Barring a smoking gun, US likely faces a long process in trying to prove pattern of deceit.
Iraq's submission of a 12,000-page declaration of its weapons inventory presents the US with both opportunities and pitfalls as it tries to keep the pressure on Saddam Hussein to reveal everything he has and keep its own options for war open.
Tuesday US officials will start combing through the Iraqi report - a veritable Manhattan phone book in Arabic and English, clogged with information on every last chemical factory that churns out rubber sandals - to look for inconsistencies and omissions.
In theory, the Bush administration will compare what's in the declaration to its own purported "solid" intelligence of Iraq's possession of weapons of mass destruction. It could then point out these discrepancies to United Nations weapons inspectors, or even go for a dramatic return, evidence in hand, to the UN Security Council. To the extent the US finds clear and substantial contradictions, it would help buttress its case domestically and internationally for the necessity of "regime change" in Iraq.

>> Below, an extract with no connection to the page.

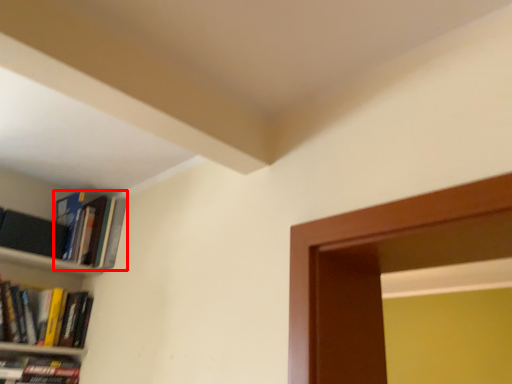 Question: In this image, where is book (annotated by the red box) located relative to book?

Choices:
 (A) left
 (B) right

Answer: (B)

In practice, however, the process will likely be more difficult than that. For one thing, no one knows just how much evidence the US has of Iraqi nuclear, chemical, and biological weapons, though that can be a tactical advantage for Washington. Will there be a "smoking gun" omission, for instance?
If there isn't - and many experts don't think there is - the US would have to prove a pattern of deceit. That risks getting bogged down in minutiae. By pointing out every last petri dish and aluminum tube that could be used for military purposes, the Bush administration could get involved in a PR war with Mr. Hussein over details that detract from the overall threat the US believes he represents.